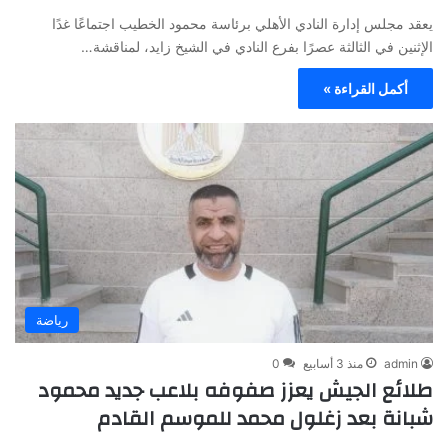
يعقد مجلس إدارة النادي الأهلي برئاسة محمود الخطيب اجتماعًا غدًا
الإثنين في الثالثة عصرًا بفرع النادي في الشيخ زايد، لمناقشة…
أكمل القراءة »
رياضة
admin
منذ 3 أسابيع
0
طلائع الجيش يعزز صفوفه بلاعب جديد محمود
شبانة بعد زغلول محمد للموسم القادم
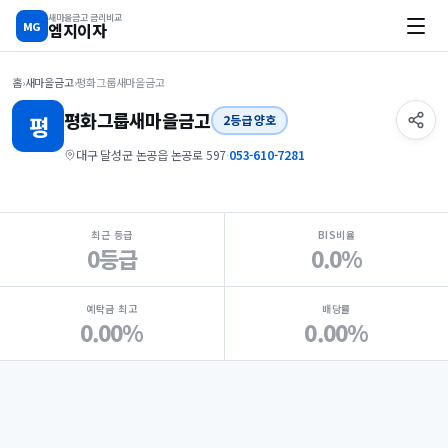
새마을금고 금리비교
MG
엠지이자
홈
›
새마을금고
›
평화그룹새마을금고
평화그룹
새마을금고
평
2등급 양호
대구 달성군 논공읍 논공로 597
·
053-610-7281
지점 핵심 지표 요약
최근 등급
BIS비율
0등급
0.0%
예탁금 최고
배당률
0.00%
0.00%
Loading
Ad...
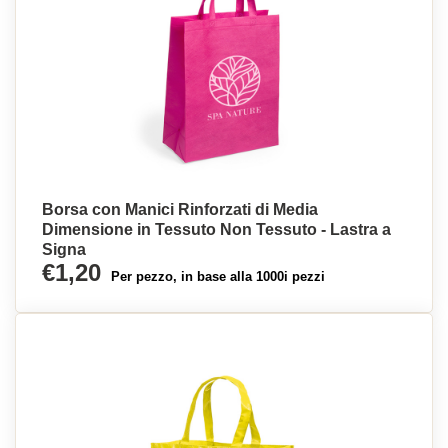
Borsa con Manici Rinforzati di Media
Dimensione in Tessuto Non Tessuto - Lastra a
Signa
€1,20
Per pezzo, in base alla 1000i pezzi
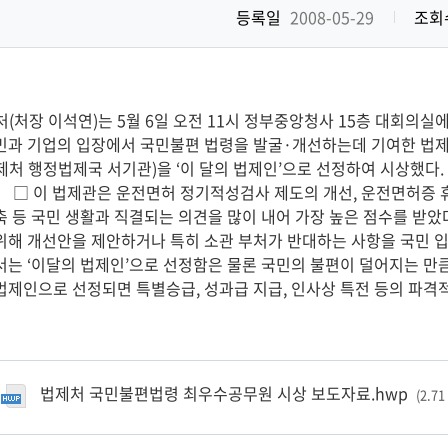
등록일
2008-05-29
조회
처(처장 이석연)는 5월 6일 오전 11시 정부중앙청사 15층 대회의실
민과 기업의 입장에서 국민불편 법령을 발굴·개선하는데 기여한 법제
제처 행정법제국 서기관)을 ‘이 달의 법제인’으로 선정하여 시상했다.
〕 □ 이 법제관은 운전면허 정기적성검사 제도의 개선, 운전면허증 
축 등 국민 생활과 직결되는 의견을 많이 내어 가장 높은 점수를 받
위해 개선안을 제안하거나 특히 소관 부처가 반대하는 사항을 국민 
서는 ‘이달의 법제인’으로 선정함은 물론 국민의 불편이 덜어지는 만큼
법제인으로 선정되면 특별승급, 성과급 지급, 인사상 특전 등의 파격
법제처 국민불편법령 최우수공무원 시상 보도자료.hwp
(2.71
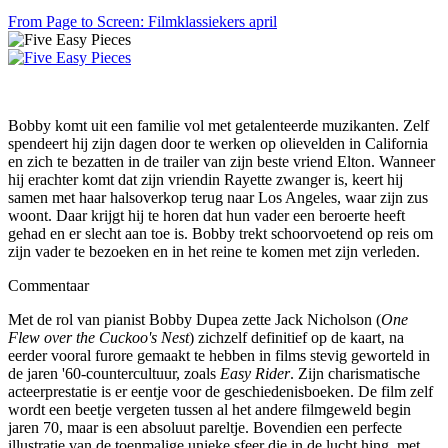
From Page to Screen: Filmklassiekers april
Bobby komt uit een familie vol met getalenteerde muzikanten. Zelf
spendeert hij zijn dagen door te werken op olievelden in California
en zich te bezatten in de trailer van zijn beste vriend Elton. Wanneer
hij erachter komt dat zijn vriendin Rayette zwanger is, keert hij
samen met haar halsoverkop terug naar Los Angeles, waar zijn zus
woont. Daar krijgt hij te horen dat hun vader een beroerte heeft
gehad en er slecht aan toe is. Bobby trekt schoorvoetend op reis om
zijn vader te bezoeken en in het reine te komen met zijn verleden.
Commentaar
Met de rol van pianist Bobby Dupea zette Jack Nicholson (
One
Flew over the Cuckoo's Nest
) zichzelf definitief op de kaart, na
eerder vooral furore gemaakt te hebben in films stevig geworteld in
de jaren '60-countercultuur, zoals
Easy Rider
. Zijn charismatische
acteerprestatie is er eentje voor de geschiedenisboeken. De film zelf
wordt een beetje vergeten tussen al het andere filmgeweld begin
jaren 70, maar is een absoluut pareltje. Bovendien een perfecte
illustratie van de toenmalige unieke sfeer die in de lucht hing, met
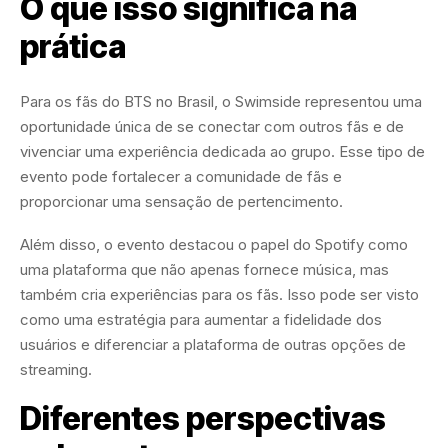
O que isso significa na
prática
Para os fãs do BTS no Brasil, o Swimside representou uma
oportunidade única de se conectar com outros fãs e de
vivenciar uma experiência dedicada ao grupo. Esse tipo de
evento pode fortalecer a comunidade de fãs e
proporcionar uma sensação de pertencimento.
Além disso, o evento destacou o papel do Spotify como
uma plataforma que não apenas fornece música, mas
também cria experiências para os fãs. Isso pode ser visto
como uma estratégia para aumentar a fidelidade dos
usuários e diferenciar a plataforma de outras opções de
streaming.
Diferentes perspectivas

→ Problem details:
In the records above, some lines may contain the word "evento"; copy every one of them.

→ Solution to the exercise:
evento pode fortalecer a comunidade de fãs e
Além disso, o evento destacou o papel do Spotify como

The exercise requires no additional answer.